┌─ Data

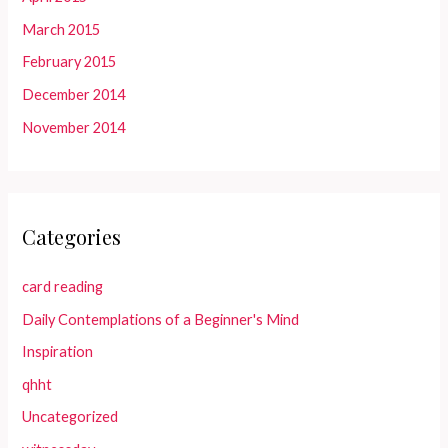
March 2015
February 2015
December 2014
November 2014
Categories
card reading
Daily Contemplations of a Beginner's Mind
Inspiration
qhht
Uncategorized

└─

Assignment:
Using the records above, please repeat the line with "card reading" and every line after it exactly, and give no other text.

Answer area:
card reading
Daily Contemplations of a Beginner's Mind
Inspiration
qhht
Uncategorized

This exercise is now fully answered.